Scioli é muito diferente dos Kirchner, mas agora se entregou ao kirchnerismo porque precisa dos seus votos. Tira fotos com o embaixador dos Estados Unidos, um anátema para o kirchnerismo, e promete aproximar-se da UE. Seus homens mais fiéis divulgam aos investidores que Scioli vai consertar os desajustes da economia e pactuar com os recursos abutre para que a Argentina deixe de estar economicamente isolada e sem acesso ao crédito barato.

Promessas e planos reais

Scioli, filho de um rico empresário italiano de eletrodomésticos, não desperdiça nenhuma ocasião para deixar claro que ele vai fazer políticas a favor dos investidores porque necessita que retorne ao país uma parte dos 300 bilhões de dólares que se supõe que os argentinos ricos e não tão ricos mantenham a salvo fora de sua terra. Macri é ainda mais claro quando promete que eliminará a armadilha cambial, que limita a compra de dólares e provocou um mercado negro que está em pleno apogeu diante da incerteza das eleições.

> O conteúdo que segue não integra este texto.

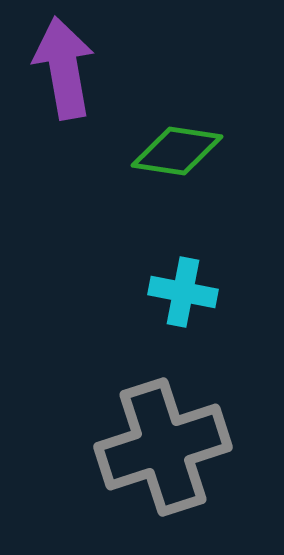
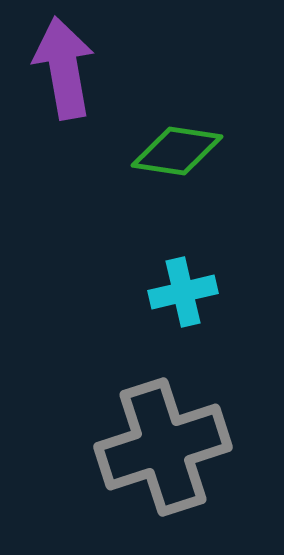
cyan cross: rotated 24 degrees counterclockwise
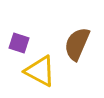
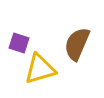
yellow triangle: moved 2 px up; rotated 44 degrees counterclockwise
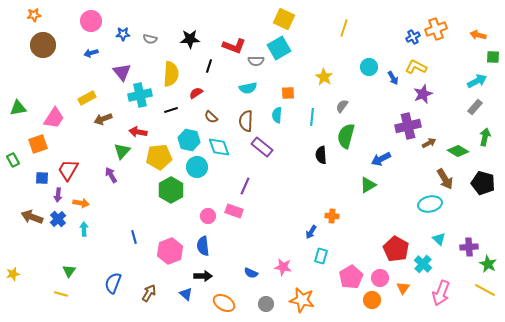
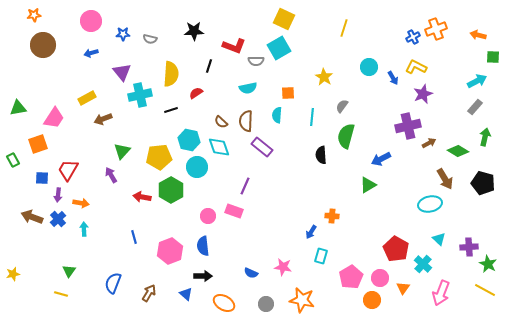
black star at (190, 39): moved 4 px right, 8 px up
brown semicircle at (211, 117): moved 10 px right, 5 px down
red arrow at (138, 132): moved 4 px right, 65 px down
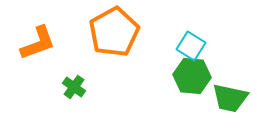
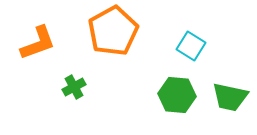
orange pentagon: moved 1 px left, 1 px up
green hexagon: moved 15 px left, 19 px down
green cross: rotated 25 degrees clockwise
green trapezoid: moved 1 px up
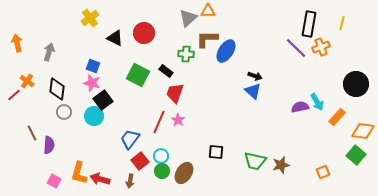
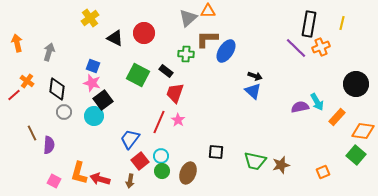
brown ellipse at (184, 173): moved 4 px right; rotated 10 degrees counterclockwise
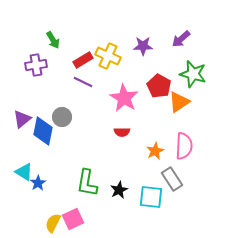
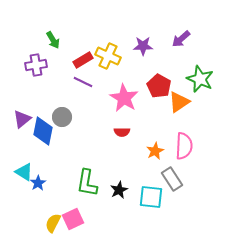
green star: moved 7 px right, 5 px down; rotated 8 degrees clockwise
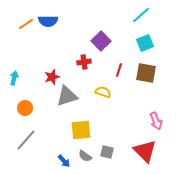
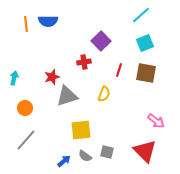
orange line: rotated 63 degrees counterclockwise
yellow semicircle: moved 1 px right, 2 px down; rotated 91 degrees clockwise
pink arrow: rotated 30 degrees counterclockwise
blue arrow: rotated 88 degrees counterclockwise
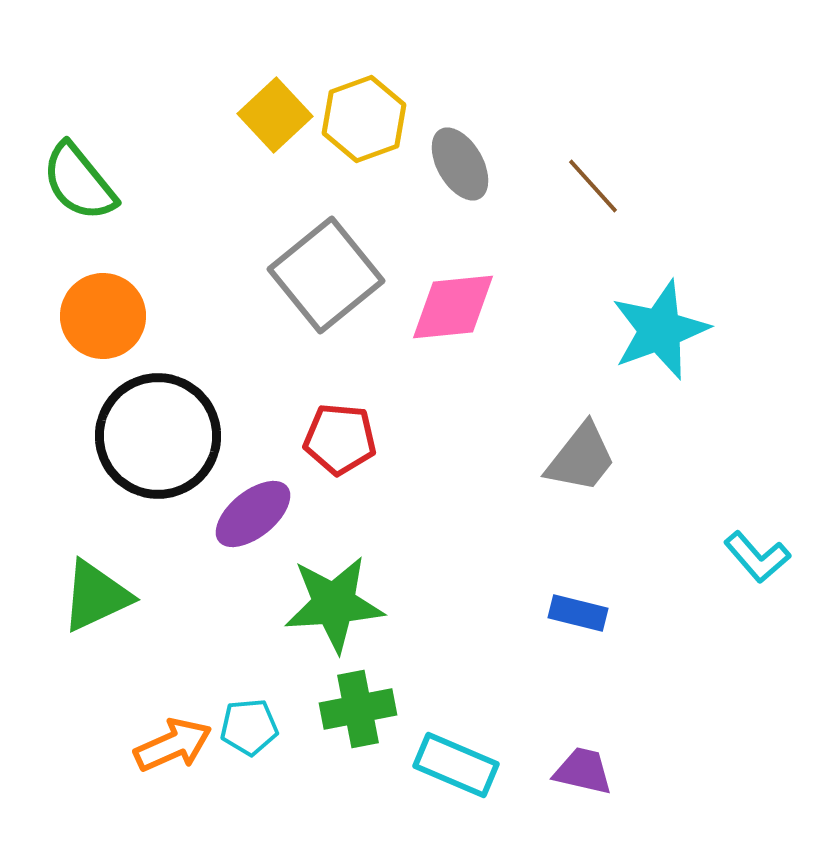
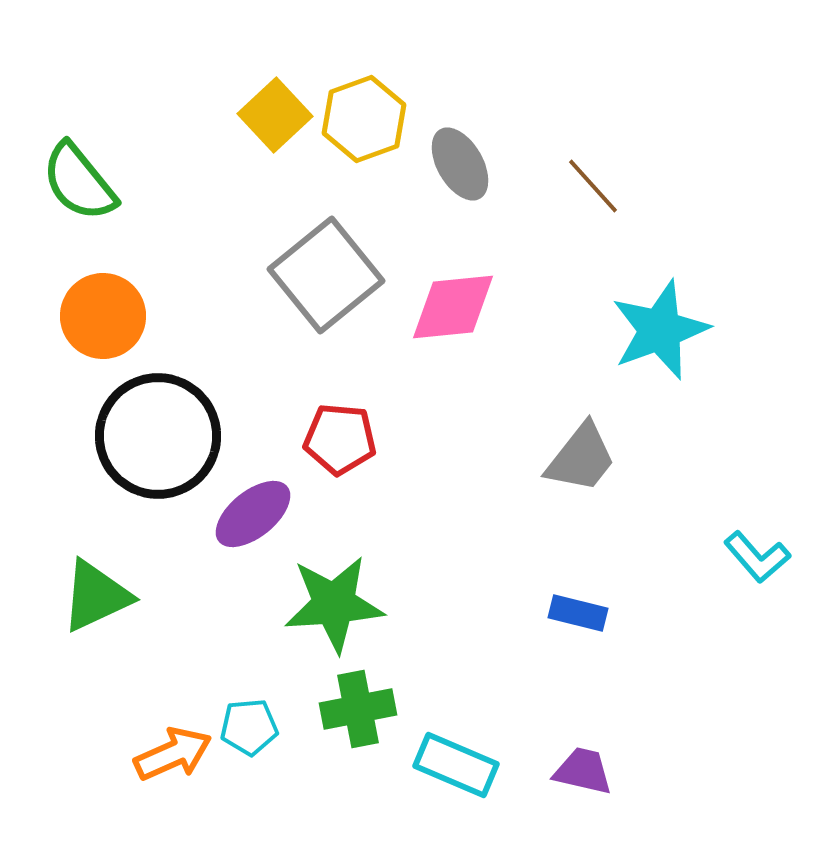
orange arrow: moved 9 px down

No entanto, a suposta virada de Scioli e Macri é um pacto implícito. Nenhum deles conta seus planos reais. Os argentinos dão uma espécie de cheque em branco a seus candidatos. Quase todos os presidentes fizeram o contrário do que prometeram em suas campanhas. Os eleitores sabem e não parece ser um problema grave.

Tudo está nas entrelinhas, em códigos que os argentinos, interessados em política como poucos povos no mundo, entendem melhor que ninguém. Para ter uma ideia, basta reproduzir o anúncio de campanha de Scioli mais repetido nas rádios: “A única coisa que lhes peço é uma oportunidade. O resto deixem comigo. Eu sei o que preciso fazer e como fazer”. Os detalhes virão depois das eleições.